When considering design for a clinical trial I'd recommend assigning cost and benefits and balancing the following:
- Benefit (or cost) of possible reduced (or increased) mortality and morbidity from COVID in the trial itself.
- Cost of toxicity or side effects in the trial itself.
- Public health benefits of learning that the therapy works, as soon as possible.
- Economic / public confidence benefits of learning that the therapy works, as soon as possible.
- Benefits of learning that the therapy doesn't work, as soon as possible, if it really doesn't work.
- Scientific insights gained from intermediate measurements or secondary data analysis.
- $ cost of the study itself, as well as opportunity cost if it reduces your effort to test something else.

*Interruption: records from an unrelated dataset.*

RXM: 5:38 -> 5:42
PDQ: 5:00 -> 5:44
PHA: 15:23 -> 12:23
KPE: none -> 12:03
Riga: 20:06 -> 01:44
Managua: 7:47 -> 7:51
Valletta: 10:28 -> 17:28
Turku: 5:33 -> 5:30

This may look like a mess---but if you're not addressing these issues explicitly, you're addressing them implicitly. The problem's important, so want your sample size to be as large as possible. So first test everyone in the U.S., then take all the people with coronavirus and divide them into 2 groups, etc. OK, we can't do this because we can't test everyone, so we don't have infinite resources . . . Also, maybe don't do it on 100,000 people because maybe the regimen has some side effects . . . etc.
And, as always, I don't think "statistically significant" should be the goal. Suppose that the treatment increases recovery rate from, say, 80% to 85%. That's pretty good. But you'd like to know who those other 15% are. Maybe the treatment helps among some groups and not others, etc.

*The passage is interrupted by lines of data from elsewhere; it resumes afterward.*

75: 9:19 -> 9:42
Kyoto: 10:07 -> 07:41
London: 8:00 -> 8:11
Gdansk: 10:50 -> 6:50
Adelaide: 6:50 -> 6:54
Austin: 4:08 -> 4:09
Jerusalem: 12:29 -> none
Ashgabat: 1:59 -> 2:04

That said, if the goal is a quick statistics answer, then, sure you can do some simulations, for example if the recovery rate after 3 days is X without the therapy and Y with the therapy, and you do a study with N people in each group, etc etc.
Whatever therapies are being tried, should be monitored. Doctors should have some freedom to experiment, and they should be recording what happens. To put it another way, they're trying different therapies anyway, so let's try to get something useful out of all that.

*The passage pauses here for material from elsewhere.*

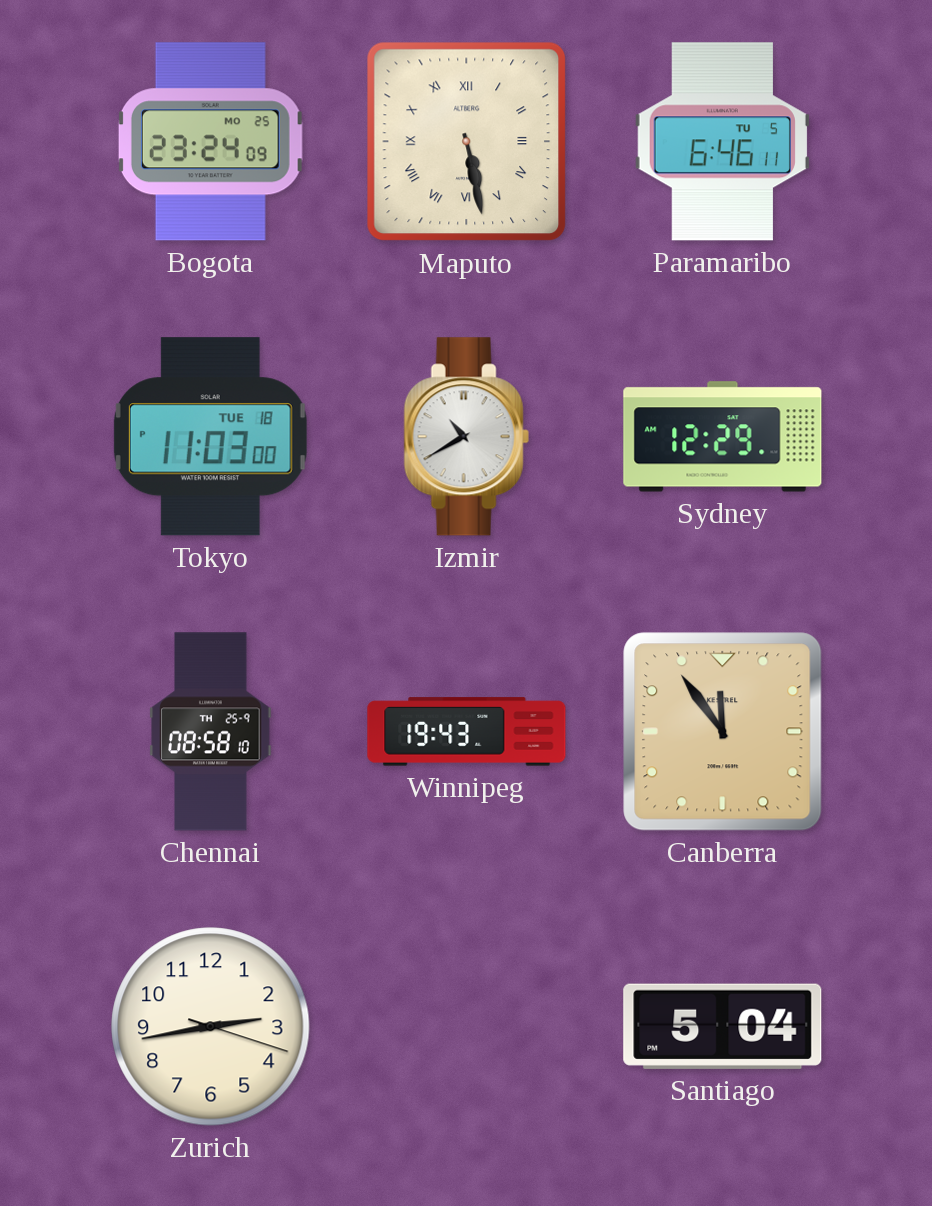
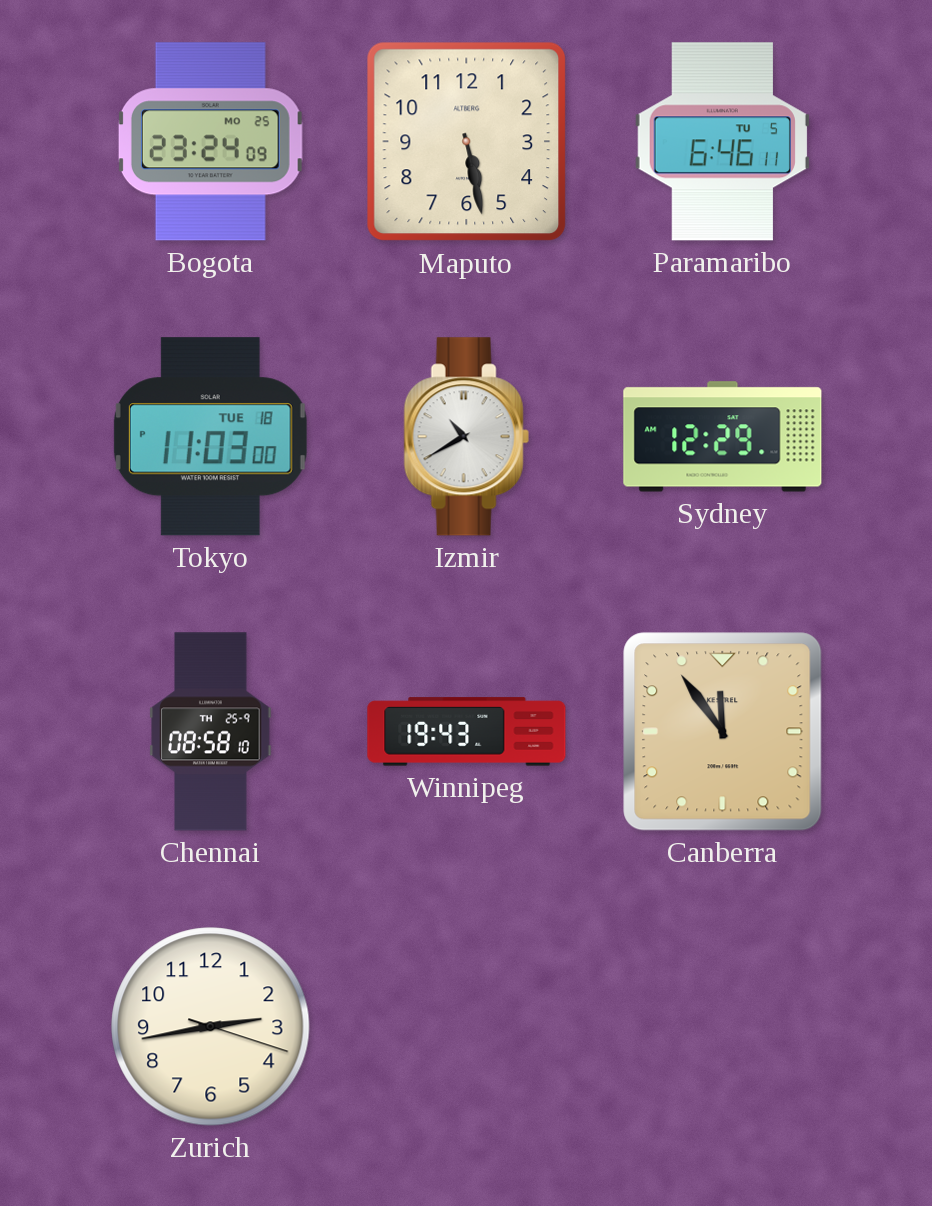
Maputo numerals: Roman -> Arabic
Santiago: 5:04 -> none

It's also not just about "what works" or "does a particular drug work," but how to do it. For example, Colyer and Hinthorn write:
On March 9 a team of researchers in China published results showing hydroxychloroquine was effective against the 2019 coronavirus in a test tube. The authors suggested a five-day, 12-pill treatment for Covid-19: two 200-milligram tablets twice a day on the first day followed by one tablet twice a day for four more days.
You want to get something like optimal dosing, which could depend on individuals. But you're not gonna get good discrimination on this from a standard clinical trial or set of clinical trials. So we have to go beyond the learning-from-clinical-trial paradigm, designing large studies that mix experiment and observation to get insight into dosing etc.
Also, lots of the relevant decisions will be made at the system level, not the individual level. For example, Colyer and Hinthorn write:
Emergency rooms run the risk of one patient exposing a dozen nurses and doctors. Instead of exposed health workers getting placed on 14-day quarantine, they could receive hydroxychloroquine for five days, then test for the virus. That would allow health-care workers to return to work sooner if they test negative.
These sorts of issues are super important and go beyond the standard clinical-trial paradigm.
- Bayesian inference for treatment effect, not hypothesis test.
- Include more information from each patient, not just cured or not.
- Design and analyze multiple studies together using multilevel model.
- Use fake-data simulation when designing a study.
- Formal decision analysis using numbers for costs and benefits.
- Relevant decisions and outcomes are at the system level, not just the individual level.
- Continue gathering data after the treatment is released into the wild.
- Analyze clinical trial and subsequent data to get recommendations for dosing, drug combinations, etc., beyond simple yes/no on a single treatment plan.